Márcio de Almeida Monteiro, bancário da agência da Caixa Econômica Federal de Taquarituba/SP, em depoimento na esfera administrativa, disse que os Termos de Verificação de Valores - TVVs geralmente não eram realizados e, quando aconteciam, os caixas conferiam os malotes uns dos outros e o tesoureiro conferia o numerário do cofre. Afirmou que, nas vezes que realizaram a verificação, ele pessoalmente conferia o dinheiro dos malotes dos caixas, do cofre e dos ATMs. Declarou não se lembrar da realização de nenhum Termo de Verificação de Valores - TVV de data incerta. Disse que o Gerente Geral, presidente da comissão, algumas vezes não solicitava que fossem realizados, mas quando não realizavam, os Termos de Verificação de Valores - TVVs eram apenas assinados e digitados. Falou que a comissão não realizava a contagem física de todo o numerário, pois não recebia ordem do presidente da comissão. Esclareceu que, em 31.07.13, não foi realizada a conferência, apenas assinados os formulários do Termo de Verificação de Valores - TVV. Afirmou que as auditorias nos ATMs também não eram realizadas, desconhecendo quem fazia a conferência, sendo comum Raimundo realizá-la sozinho. Informou que, como substituto eventual do tesoureiro, tem a senha eletrônica do cofre, mas não a senha do segredo mecânico e que, fora os períodos de substituição, teve acesso ao cofre apenas um dia em que foi solicitado pelo Gerente Bruno para que colocasse a senha enquanto aguardava Raimundo voltar do almoço. Afirmou que, até o momento em que ocorreu a diferença nos ATMs, não havia Ordem de Serviço de designação dos membros para o Termo de Verificação de Valores - TVV, que foi feita pelo Gerente Geral Afonso e assinada posteriormente ao acontecido (fl. 19, volume I, do Apenso I).

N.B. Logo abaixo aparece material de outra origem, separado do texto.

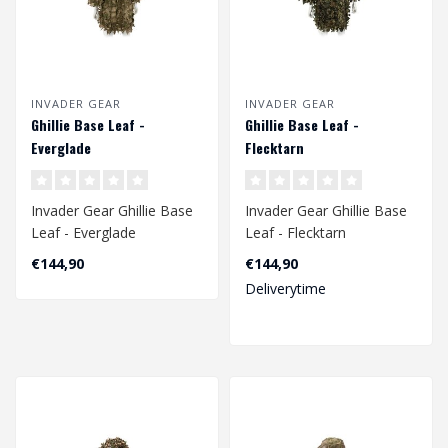
INVADER GEAR
INVADER GEAR
Ghillie Base Leaf -
Ghillie Base Leaf -
Everglade
Flecktarn
Invader Gear Ghillie Base
Invader Gear Ghillie Base
Leaf - Everglade
Leaf - Flecktarn
€144,90
€144,90
Deliverytime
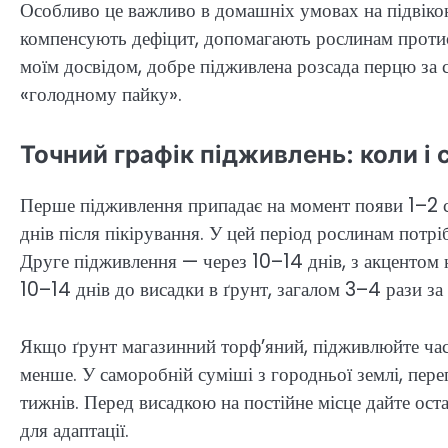
Особливо це важливо в домашніх умовах на підвіконн
компенсують дефіцит, допомагають рослинам протист
моїм досвідом, добре підживлена розсада перцю за 
«голодному пайку».
Точний графік підживлень: коли і 
Перше підживлення припадає на момент появи 1–2 сп
днів після пікірування. У цей період рослинам потрі
Друге підживлення — через 10–14 днів, з акцентом 
10–14 днів до висадки в ґрунт, загалом 3–4 рази за
Якщо ґрунт магазинний торф’яний, підживлюйте час
менше. У саморобній суміші з городньої землі, пер
тижнів. Перед висадкою на постійне місце дайте ост
для адаптації.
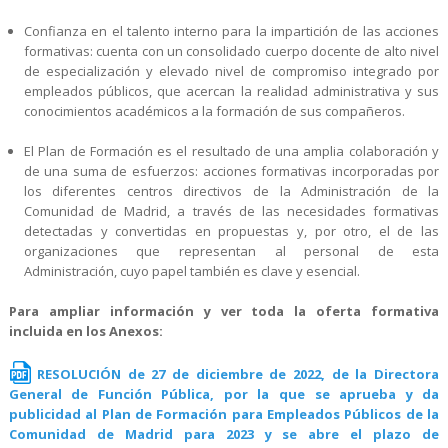
Confianza en el talento interno para la impartición de las acciones
formativas: cuenta con un consolidado cuerpo docente de alto nivel
de especialización y elevado nivel de compromiso integrado por
empleados públicos, que acercan la realidad administrativa y sus
conocimientos académicos a la formación de sus compañeros.
El Plan de Formación es el resultado de una amplia colaboración y
de una suma de esfuerzos: acciones formativas incorporadas por
los diferentes centros directivos de la Administración de la
Comunidad de Madrid, a través de las necesidades formativas
detectadas y convertidas en propuestas y, por otro, el de las
organizaciones que representan al personal de esta
Administración, cuyo papel también es clave y esencial.
Para ampliar información y ver toda la oferta formativa
incluida en los Anexos:
RESOLUCIÓN de 27 de diciembre de 2022, de la Directora
General de Función Pública, por la que se aprueba y da
publicidad al Plan de Formación para Empleados Públicos de la
Comunidad de Madrid para 2023 y se abre el plazo de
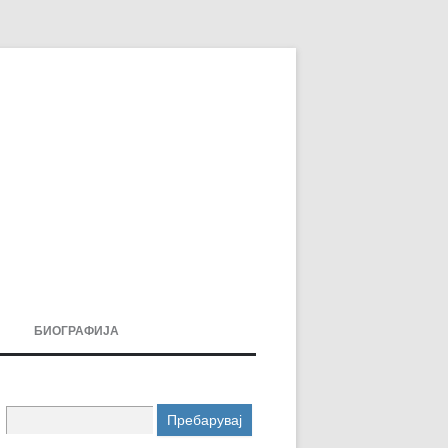
БИОГРАФИЈА
ДОВИ
МОИТЕ КНИГИ
Пребарувај
УВАЊА
за:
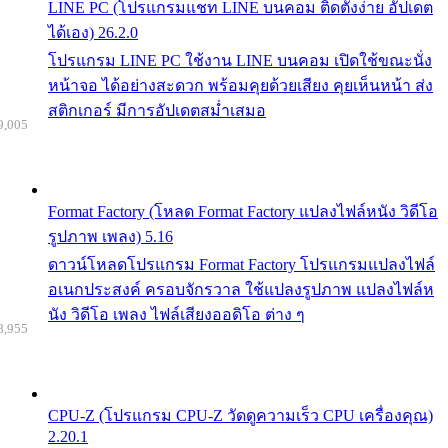
LINE PC (โปรแกรมแชท LINE บนคอม ติดตั้งง่าย อัปเดต
ได้เอง) 26.2.0
โปรแกรม LINE PC ใช้งาน LINE บนคอม เปิดใช้ขณะนั่ง
หน้าจอ ได้อย่างสะดวก พร้อมคุยด้วยเสียง คุยเห็นหน้า ส่ง
สติกเกอร์ มีการอัปเดตสม่ำเสมอ
9,005
Format Factory (โหลด Format Factory แปลงไฟล์หนัง วิดีโอ
รูปภาพ เพลง) 5.16
ดาวน์โหลดโปรแกรม Format Factory โปรแกรมแปลงไฟล์
อเนกประสงค์ ครอบจักรวาล ใช้แปลงรูปภาพ แปลงไฟล์ห
นัง วิดีโอ เพลง ไฟล์เสียงออดิโอ ต่าง ๆ
8,955
CPU-Z (โปรแกรม CPU-Z วัดดูความเร็ว CPU เครื่องคุณ)
2.20.1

Em seu segundo depoimento em sede administrativa deu nova versão aos fatos, alegando que seu primeiro depoimento se deu para agradar Raimundo Guedes. Disse que a OS n. 007/12 foi assinada entre 26.08.13 e 28.08.13, sendo-lhe entregue pelo Gerente Geral Afonso, o qual acredita que a tenha elaborado, buscando livrar-se de uma responsabilização por não a ter feito no início de sua gestão. Declarou que não se lembra de ter participado dos Termos de Verificação de Valores - TVVs de 31.01.13, de 28.02.13, de 28.03.13, de 30.04.13, de 31.05.13, de 28.06.13, e de 31.07.13, tendo apenas recebido e assinado o formulário como de costume. Quanto ao Termo de Verificação de Valores - TVV de 21.08.13, afirmou que participou e que todas as conferências após a constatação de 15.08.13 foram efetivamente realizadas. Acrescentou que estranha o fato de nenhum cliente ter reclamado da dispensa de cédulas em duplicidade e o fato de o ATM 1007 ter apresentado a maior diferença de valor, pois é o menos utilizado pelos clientes (cfr. fls. 46/47, volume I, do Apenso I).
Em sede policial e em Juízo ratificou as declarações que prestou em seu segundo depoimento administrativo (cfr. fl. 123 e mídia audiovisual à fl. 412).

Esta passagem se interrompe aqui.